AG festive, concerts, mise en route du train de Jaurès…

Nous avons fêté ces 80 ans avec une AG festive avec projection d’un film que l’on a réalisé à partir d’archives de l’INA (Institut national de l’audiovisuel) sur les scops de la région (1). Ce dimanche matin 16 juillet, l’orchestre de chambre de Toulouse donnera un concert gratuit à Cologne (Gers), sous la halle, dans le cadre d’une journée organisée par une Scop appelée le Comptoir des Colibris ; en septembre, nous avons une autre Scop, les Editions 138, qui publie un magazine gratuit, Clutch, sur Toulouse, qui recense tous les événements culturels du toulousain  et qui fête, elle, ses cinq ans. Ce sera une manifestation avec un concert, un événement à destination des moins de 30 ans, la cible de Clutch.
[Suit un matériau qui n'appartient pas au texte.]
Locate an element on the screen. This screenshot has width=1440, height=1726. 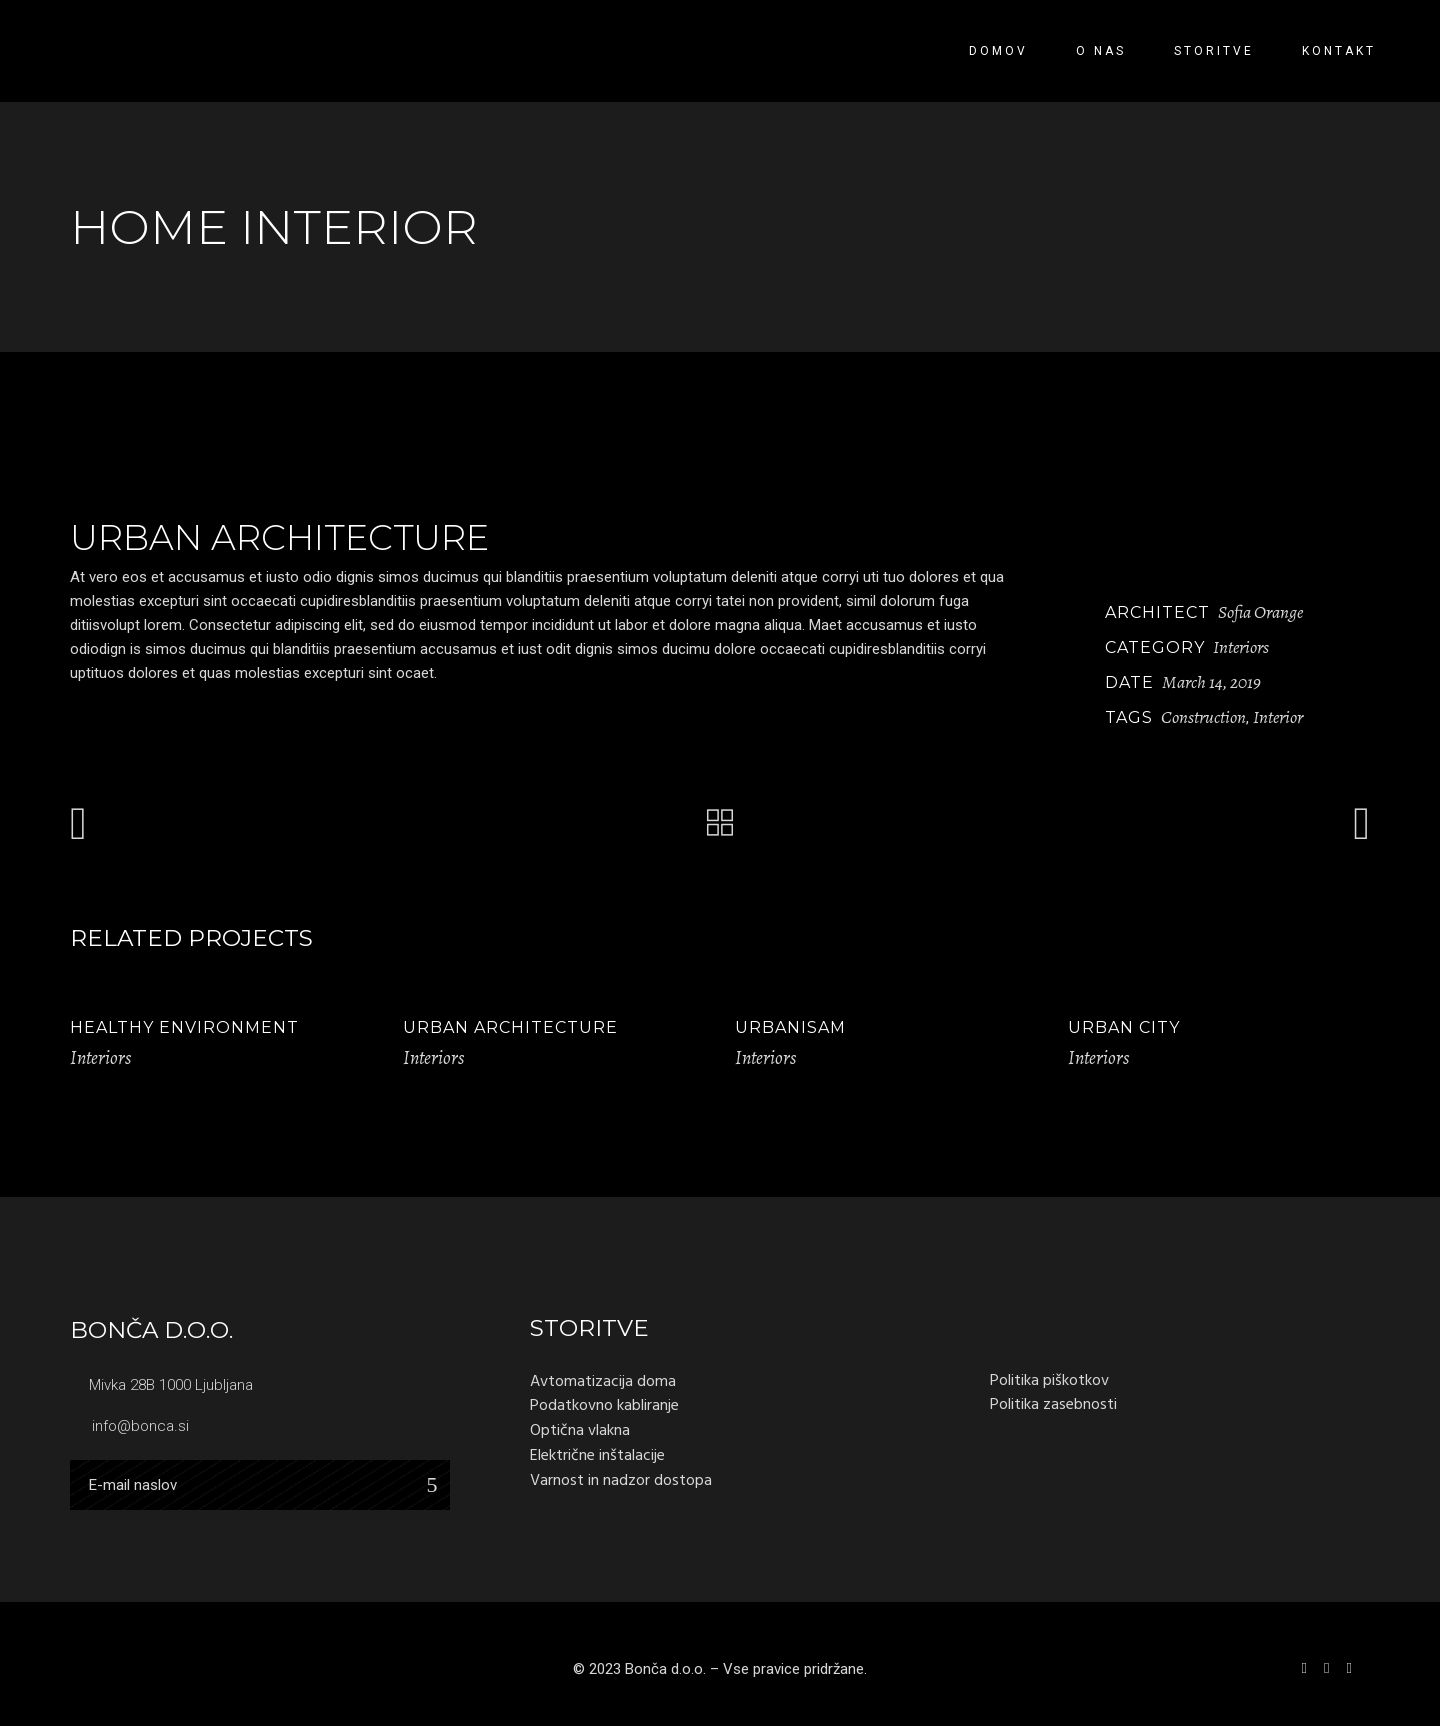
Healthy Environment is located at coordinates (184, 1027).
On s’associe également avec l’Union des commerçants, artisans et industriels de Carmaux (Tarn) pour une manifestation autour du train de Jaurès, avec une mise en route de ce train à vapeur mythique qui amènera les coopérateurs et d’autres gens intéressés à Carmaux.

Quel est le bilan de cette union régionale ?

D’une part un constat, ce que l’on voit assez nettement, pendant assez longtemps, elles se sont assez peu développées au début et pour une raison juridique : elles ne pouvaient exister que sous forme de société anonyme. Les premières Scops sont nées vers 1850, à l’époque de la révolution industrielle avec des conditions salariales du prolétariat assez difficiles. Des salariés ont essayer de subsister différemment. Cela se croise avec des réflexions de penseurs économiques et politiques qui réfléchissent à d’autres modèles.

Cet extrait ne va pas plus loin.